The Logan City School District Board of Education passed amendments to the transgender students section of their policy manual at the Feb. 27 board meeting.

Logan City School District Superintendent Frank Schofield said that the changes made were to be in line with the recently passed House Bill 257 affecting transgender individuals’ use of bathrooms passed by the Utah Legislature.

Schofield said that HB 257 affects many things that the school district will need to look at in the future, including working with a legal counsel. He said that right now, the district is only looking to make a small change to their policy wording to make sure it is in line with the new state laws.

“This is one element that’s a simple thing that we want to make this shift to make sure our policy remains compliant with state law,” Schofield said.
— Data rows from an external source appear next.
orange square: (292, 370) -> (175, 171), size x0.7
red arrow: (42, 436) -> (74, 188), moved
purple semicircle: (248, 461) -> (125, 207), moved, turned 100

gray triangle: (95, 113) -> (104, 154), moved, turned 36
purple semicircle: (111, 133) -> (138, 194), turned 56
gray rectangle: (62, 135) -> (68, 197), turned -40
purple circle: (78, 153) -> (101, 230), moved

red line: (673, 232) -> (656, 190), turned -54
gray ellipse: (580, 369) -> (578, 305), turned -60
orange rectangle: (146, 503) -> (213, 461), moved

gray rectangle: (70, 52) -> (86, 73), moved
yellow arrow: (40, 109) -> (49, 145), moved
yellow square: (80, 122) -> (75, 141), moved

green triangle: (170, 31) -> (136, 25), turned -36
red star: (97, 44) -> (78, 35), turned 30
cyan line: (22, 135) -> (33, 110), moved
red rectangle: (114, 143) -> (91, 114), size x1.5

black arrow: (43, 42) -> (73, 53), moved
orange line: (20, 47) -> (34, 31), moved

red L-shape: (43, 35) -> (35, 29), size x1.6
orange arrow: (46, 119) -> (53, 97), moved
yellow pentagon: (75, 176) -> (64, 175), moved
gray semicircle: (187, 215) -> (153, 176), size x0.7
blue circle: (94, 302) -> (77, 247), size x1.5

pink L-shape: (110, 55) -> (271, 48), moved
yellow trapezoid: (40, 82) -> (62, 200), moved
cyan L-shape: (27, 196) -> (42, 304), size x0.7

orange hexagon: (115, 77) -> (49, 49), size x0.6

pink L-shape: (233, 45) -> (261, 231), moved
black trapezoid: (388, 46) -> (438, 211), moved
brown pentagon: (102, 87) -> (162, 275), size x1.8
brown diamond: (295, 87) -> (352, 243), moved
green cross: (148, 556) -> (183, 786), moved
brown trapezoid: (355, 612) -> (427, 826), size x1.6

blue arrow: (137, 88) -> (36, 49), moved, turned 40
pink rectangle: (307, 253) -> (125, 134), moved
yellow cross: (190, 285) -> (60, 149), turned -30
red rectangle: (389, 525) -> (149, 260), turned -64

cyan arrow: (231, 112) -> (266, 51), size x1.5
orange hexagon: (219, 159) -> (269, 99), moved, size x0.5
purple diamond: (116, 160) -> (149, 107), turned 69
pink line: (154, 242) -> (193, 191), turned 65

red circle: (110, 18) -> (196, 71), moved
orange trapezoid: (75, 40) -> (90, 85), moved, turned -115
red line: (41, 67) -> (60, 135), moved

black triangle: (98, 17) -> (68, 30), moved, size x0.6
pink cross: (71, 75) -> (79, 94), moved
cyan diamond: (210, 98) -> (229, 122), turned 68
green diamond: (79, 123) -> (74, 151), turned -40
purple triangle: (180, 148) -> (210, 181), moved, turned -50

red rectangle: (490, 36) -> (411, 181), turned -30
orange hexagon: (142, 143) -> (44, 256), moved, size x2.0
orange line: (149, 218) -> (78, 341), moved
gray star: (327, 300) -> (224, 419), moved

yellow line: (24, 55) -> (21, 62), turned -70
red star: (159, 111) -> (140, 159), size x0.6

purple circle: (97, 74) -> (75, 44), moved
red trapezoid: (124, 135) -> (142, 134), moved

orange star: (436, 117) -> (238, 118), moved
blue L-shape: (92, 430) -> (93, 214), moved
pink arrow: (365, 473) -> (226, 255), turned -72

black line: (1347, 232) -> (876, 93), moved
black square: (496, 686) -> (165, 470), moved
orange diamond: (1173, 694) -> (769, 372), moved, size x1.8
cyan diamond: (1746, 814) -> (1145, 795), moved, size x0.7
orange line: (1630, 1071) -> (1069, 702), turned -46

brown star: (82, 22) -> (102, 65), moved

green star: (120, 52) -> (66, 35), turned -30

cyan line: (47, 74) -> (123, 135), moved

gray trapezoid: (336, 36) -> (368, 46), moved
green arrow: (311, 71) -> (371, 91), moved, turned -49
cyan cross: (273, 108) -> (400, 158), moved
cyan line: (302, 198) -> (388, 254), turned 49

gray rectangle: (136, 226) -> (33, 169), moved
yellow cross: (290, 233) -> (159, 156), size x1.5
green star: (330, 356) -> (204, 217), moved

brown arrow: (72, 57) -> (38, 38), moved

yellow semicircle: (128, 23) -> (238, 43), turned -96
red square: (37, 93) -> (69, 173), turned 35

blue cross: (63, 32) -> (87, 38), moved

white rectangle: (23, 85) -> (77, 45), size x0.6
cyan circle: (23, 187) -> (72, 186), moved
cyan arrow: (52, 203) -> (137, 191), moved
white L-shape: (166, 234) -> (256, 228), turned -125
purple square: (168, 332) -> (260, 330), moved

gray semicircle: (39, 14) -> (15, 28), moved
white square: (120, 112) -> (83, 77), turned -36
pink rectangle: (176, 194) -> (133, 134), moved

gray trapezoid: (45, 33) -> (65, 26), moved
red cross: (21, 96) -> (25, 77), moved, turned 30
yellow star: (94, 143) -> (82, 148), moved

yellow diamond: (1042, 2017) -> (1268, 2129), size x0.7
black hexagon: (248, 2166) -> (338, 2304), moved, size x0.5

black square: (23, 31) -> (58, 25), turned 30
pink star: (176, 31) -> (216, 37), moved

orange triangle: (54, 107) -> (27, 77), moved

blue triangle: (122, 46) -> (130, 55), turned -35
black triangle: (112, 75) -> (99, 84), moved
The policy manual section on transgender students was last modified in May 2022. In the now previous iteration of the manual, the section on facilities stated that multiple accommodations may be made for transgender students, including the possibility of transgender students using the restroom and other private areas that correspond to their gender identity.

“In addition to having the transgender student use the facilities corresponding with the gender identity, potential accommodations include use of single user restrooms or changing spaces or using facilities at a different time than other students,” the manual read.

The new iteration of the policy manual, which was updated as of Feb. 28, removes that instance and other instances of wording regarding transgender students using facilities that correspond with their gender identity.

“A student may only access an operational sex-designated privacy space within a public school that is designated for student use if the student’s sex corresponds with the sex designation of the privacy space,” the new policy reads.

The new policy still has the possibility of other accommodations being made at a student’s request, including using a single occupant unisex facility, using a staff restroom or scheduling individual use of a private facility when other students will not have access to it.

Schofield said that Logan High School does currently have single use facilities that transgender students will be able to use.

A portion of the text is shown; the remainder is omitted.